Research Article: The Protein Structure Context of PolyQ Regions

Date Published: January 26, 2017

Publisher: Public Library of Science

Author(s): Franziska Totzeck, Miguel A. Andrade-Navarro, Pablo Mier, Patrick van der Wel.


Proteins containing glutamine repeats (polyQ) are known to be structurally unstable. Abnormal expansion of polyQ in some proteins exceeding a certain threshold leads to neurodegenerative disease, a symptom of which are protein aggregates. This has led to extensive research of the structure of polyQ stretches. However, the accumulation of contradictory results suggests that protein context might be of importance. Here we aimed to evaluate the structural context of polyQ regions in proteins by analysing the secondary structure of polyQ proteins and their homologs. The results revealed that the secondary structure in polyQ vicinity is predominantly random coil or helix. Importantly, the regions surrounding the polyQ are often not solved in 3D structures. In the few cases where the point of insertion of the polyQ was mapped to a full protein, we observed that these are always located in the surface of the protein. The findings support the hypothesis that polyQ might serve to extend coiled coils at their C-terminus in highly disordered regions involved in protein-protein interactions.

Partial Text

Homopeptide repeats are consecutive stretches of the same amino acid in protein sequences. They are surprisingly common in proteins, and it has been suggested that they form unstructured stretches within a protein and may serve a function in protein-protein interaction (PPI) [1, 2]. Polyglutamine (polyQ) in particular is one of the most common homopeptide repeats in eukaryotic proteomes [1, 3]. It can be found in a variety of protein families which do not appear to be related [4].

A set of 178 clusters, consisting of polyQ proteins and their homologs (at least a 53% identity between proteins in a cluster, see Methods for details), was analysed for secondary structure context in the vicinity of polyQ regions. Homologs were taken into account in order to increase the amount of secondary structure information, which was categorised into helix, sheet or random coil. The clusters in the dataset were of varying size, from one to 243 proteins. A total of 282 proteins out of the 926 in the dataset contain a polyQ with at least eight glutamines per ten amino acids (an 8/10 polyQ). Most of them only contain one polyQ, but there are a few that contain a higher number, up to six.

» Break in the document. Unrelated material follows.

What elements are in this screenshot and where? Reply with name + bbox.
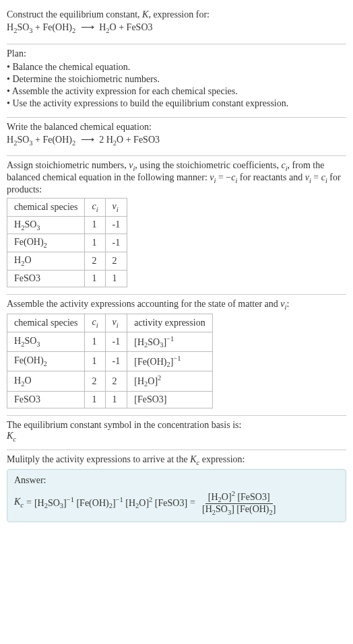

We previously reported the co-occurrence of coiled coils and polyQ by sequence analysis of proteins containing polyQ [5]. There, these findings were complemented with the analysis of the protein interaction networks surrounding polyQ proteins (e.g. finding that polyQ proteins tend to interact with other polyQ proteins). Here, we used a different set of sequences, which for the most part consists of proteins of known 3D structure without polyQ but homologous to polyQ proteins. This allowed us to have a focus on the study of the structure surrounding polyQ while at the same time avoiding the problem of lack of 3D structures of polyQ regions.